A adsorção de odores estranhos (frutas e outros alimentos) do mesmo local ou de outros poderá prejudicar muito o sabor da carne refrigerada. Se houver vazamento de gases (amônia) dos tubos de refrigeração, esses gases penetram na carne, sendo difícil sua remoção.

Encurtamento pelo frio

O fenômeno do encurtamento pelo frio pode ser explicado pelas alterações do sistema lipoprotéico das membranas do retículo sarcoplasmático em baixas temperaturas. As baixas temperaturas inativam a bomba de cálcio, aumenta a permeabilidade das membranas do retículo sarcoplasmático e das mitocôndrias ao cálcio. Com o aumento da concentração de cálcio no espaço miofibrilar, juntamente com pequenas quantidades de ATP, inicia-se o processo de contração ou encurtamento.

Os riscos do encurtamento e endurecimento da carne podem ser reduzidos com o emprego da estimulação elétrica. A estimulação elétrica da carcaça após a morte do animal tem demonstrado ser uma técnica útil para melhorar a qualidade sensorial da carne bovina, suína e ovina. Tem como objetivo acelerar a queda do pH, esgotamento do ATP e o início do rígor-mortis, e é muito útil quando se pretende resfriar ou congelar rapidamente as carcaças.

A voltagem utilizada para estimulação elétrica de carcaças de ovinos varia de 90 a 700 Volts de pico, e o resfriamento convencional utiliza temperaturas de 4°C por 24 horas. A Tabela 1 mostra o plano experimental utilizado por RICHARDSON et al. (1990), para avaliar a estimulação elétrica e o método de resfriamento na maciez da carne. Foram utilizados 40 animais divididos em 4 grupos:

O pH do músculo L. dorsi após 30 minutos de abate foi de 6,40 para a carcaça estimulada e 6,97 para a carcaça não estimulada. Os resultados obtidos para avaliação da força do cisalhamento da carne cozida estão expressos na Tabela 2. Estes resultados mostram a eficiência da estimulação elétrica em ambos métodos de resfriamento, e obtenção da textura máxima após 10 dias com a carcaça submetida à estimulação elétrica e ao resfriamento lento.
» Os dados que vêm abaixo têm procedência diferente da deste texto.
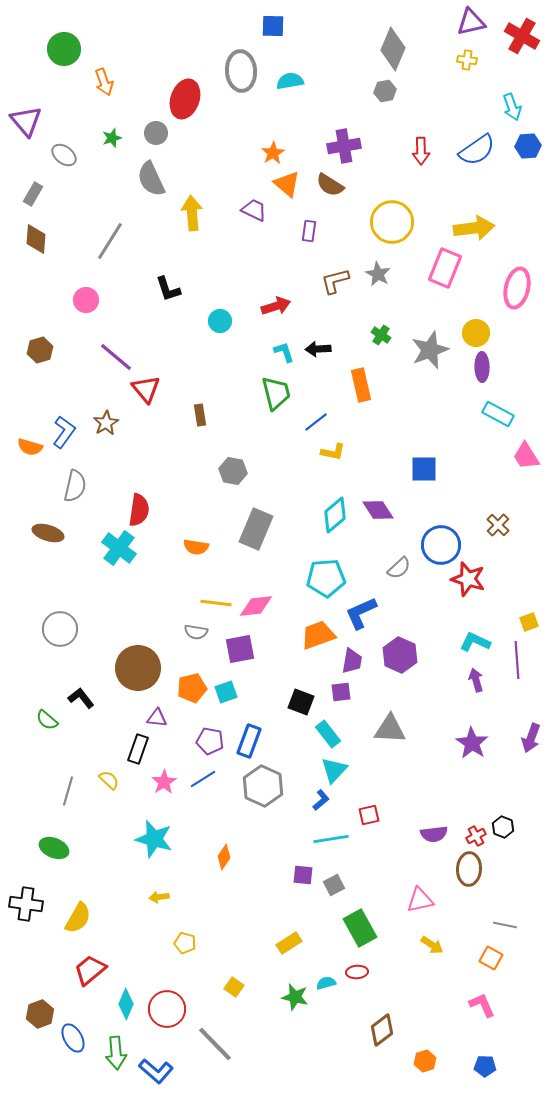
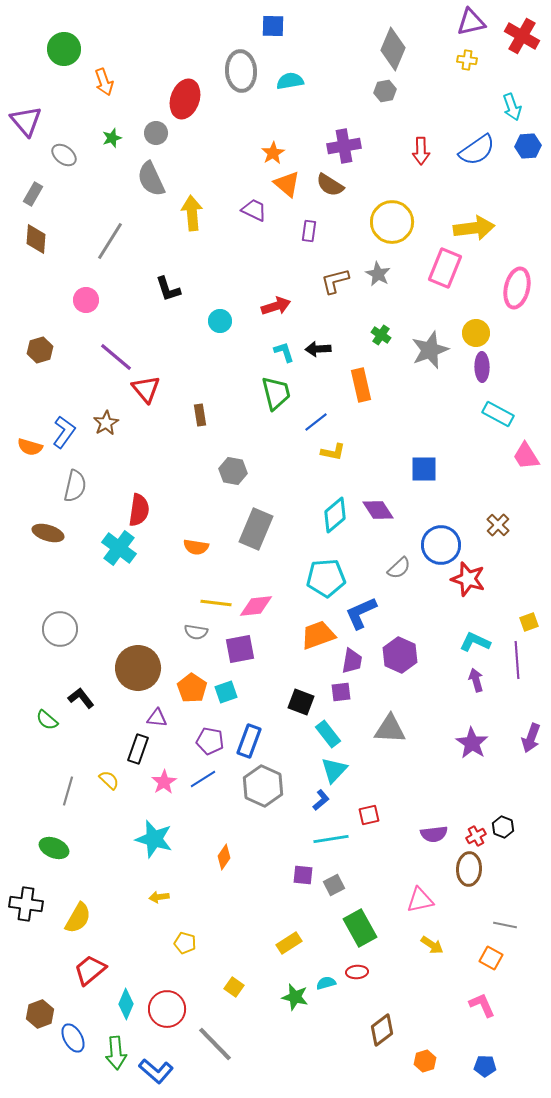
orange pentagon at (192, 688): rotated 24 degrees counterclockwise
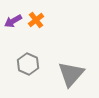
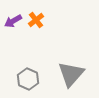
gray hexagon: moved 15 px down
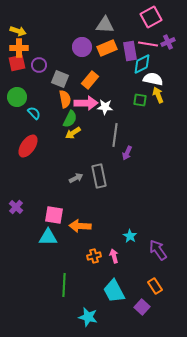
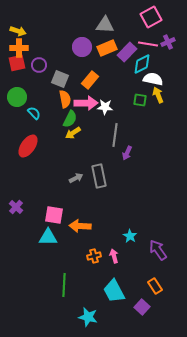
purple rectangle at (130, 51): moved 3 px left, 1 px down; rotated 54 degrees clockwise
Tabela 1- Plano experimental com estimulação elétrica e resfriamento.

1- Com estimulação elétrica (*)———-Resfriamento rápido (**)
2 – Com estimulação elétrica ————-Resfriamento lento (***)
3 – Sem estimulação elétrica ————-Resfriamento rápido
4 – Sem estimulação elétrica ————-Resfriamento lento

(*) = 700V, 25Hz, aplicada por 90 segundos, 15 minutos após a morte do animal.
(**) = ar atmosférico a 1°C, com circulação forçada a 0,5 m/s.
(***) = ar atmosférico a 10°C com circulação forçada a 0,5 m/s e reduzida após 10 horas a 1°C.

Tabela 2- Força de cisalhamento de carne de ovino cozida (músculo L. dorsi ) após 3 e 10 dias de abate.

Na Irlanda surgiram técnicas de resfriamento ultra-rápido para ovinos, onde as carcaças são mantidas em câmara com temperatura de -20°C, velocidade de circulação de ar de 1,5 m/s durante 3 horas e 30 minutos e depois transferidas para outra câmara a 4°C. Este método demonstrou reduzir a perda de peso em 0,8 a 0,9% e obtenção de maciez da carne semelhante aos métodos convencionais (resfriamento a 4°C por 24 horas). Até o momento o mecanismo pelo qual o resfriamento ultra-rápido diminui a perda de peso e evita o encurtamento pelo frio é desconhecido. Provavelmente a formação de uma superfície mais firme devido a baixa temperatura pode ser suficiente para evitar o encurtamento.